Coles customers in one Aussie state are scratching their heads after noticing a sign plastered to a number of shopper favourites, warning them over a "new price increase" coming to effect on a "number of products".
As the nation's cost-of-living crisis continues to cause hip-pocket pain at the checkout, Aussies have become increasingly frustrated at the seemingly endless price hikes. With stubborn inflation taking longer than expected to subside, and the cost of many grocery staples still on the way up, times are tough for millions around the country.
Now, it's emerged the latest casualties are bottle, can and carton products sold at Coles in Victoria.
New container deposit scheme sees price increases in aisles
One frustrated shopper snapped a picture of the new signage alerting customers to the increase, sharing it online over the weekend beside the caption "Not happy Jan".
"Victoria's Container Deposit Scheme (CDS Vic) commenced on 1 November 2023. This has resulted in price increases coming into effect on a number of bottle, can and carton products we stock," the sign, slapped onto a popular brand of juice, read.
"CDS Vic rewards Victorians with a 10-cent refund for every eligible bottle, can and carton they return to a refund point."
While many pointed out that similar price increases — intended to facilitate the cost of running and operating the scheme — had occurred in other states that had introduced return-and-earn programs, others were incensed by the move, branding the entire process "pointless".

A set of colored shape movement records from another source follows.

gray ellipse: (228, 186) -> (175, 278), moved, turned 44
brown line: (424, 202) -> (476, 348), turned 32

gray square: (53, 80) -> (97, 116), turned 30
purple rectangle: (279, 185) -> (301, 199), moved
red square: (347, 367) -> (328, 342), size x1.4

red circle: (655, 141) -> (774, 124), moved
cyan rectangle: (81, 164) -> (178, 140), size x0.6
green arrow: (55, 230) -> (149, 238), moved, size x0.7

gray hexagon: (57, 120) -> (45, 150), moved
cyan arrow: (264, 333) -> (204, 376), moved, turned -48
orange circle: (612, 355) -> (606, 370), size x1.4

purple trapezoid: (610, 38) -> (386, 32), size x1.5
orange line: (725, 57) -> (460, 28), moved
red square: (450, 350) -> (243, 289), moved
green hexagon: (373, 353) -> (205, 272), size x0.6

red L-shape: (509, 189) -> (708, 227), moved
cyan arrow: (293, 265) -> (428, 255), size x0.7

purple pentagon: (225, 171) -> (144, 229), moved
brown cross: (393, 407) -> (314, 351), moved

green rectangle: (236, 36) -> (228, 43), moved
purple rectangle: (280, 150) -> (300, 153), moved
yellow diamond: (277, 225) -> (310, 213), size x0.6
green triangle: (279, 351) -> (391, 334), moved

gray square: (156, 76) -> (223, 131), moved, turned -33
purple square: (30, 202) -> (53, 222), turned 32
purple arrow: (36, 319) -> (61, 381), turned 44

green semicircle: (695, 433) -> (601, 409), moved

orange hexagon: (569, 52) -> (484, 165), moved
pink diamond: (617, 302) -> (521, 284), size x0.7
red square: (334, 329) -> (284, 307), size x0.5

"Government gives 10c back, stores increase price by more than 10c. It's a f***king cartel pretending to be a supermarket," one customer said. "They will literally monetise every scenario available. This was highly predictable. It undoes the benefit to the customer unless the customer jumps through extra hurdles to recoup the cost."
'Always the case' in other states, shopper says
"This has always been the case in other states too, the extra [cost] is to facilitate the scheme itself, it cost money to run, big surprise!" said another shopper. "But that’s why I’ve always thought it’s stupid, just throw your cans in the recycling and skip this unnecessary extra step."
They went on to suggest that though some struggle seeing past the increase at the checkout, overall it may encourage more recycling.
"Unfortunately some people don’t put their recycling in the right bin so this helps with that," they said. "But if we could all just do the right thing this whole thing would be pointless."
Victoria is the latest state to introduce a container deposit scheme after South Australia in 1977, NSW in 2017, Queensland in 2018 and Western Australian in 2020.
Launched on November 1, the container deposit scheme aims to increase recycling while offering consumers a "convenient and accessible" way to drop off their used products.
"Victoria's Container Deposit Scheme is funded by the beverage industry," a spokesperson for the Victorian government told Yahoo News Australia previously, "it will reduce litter by up to half and contribute to the circular economy through increased recycling."
It's understood the government expects beverage producers to pass on the cost of running the CDS to consumers, and drink prices in Victoria are likely to rise as a result.
Coles has been contacted for comment over which products are set to be impacted.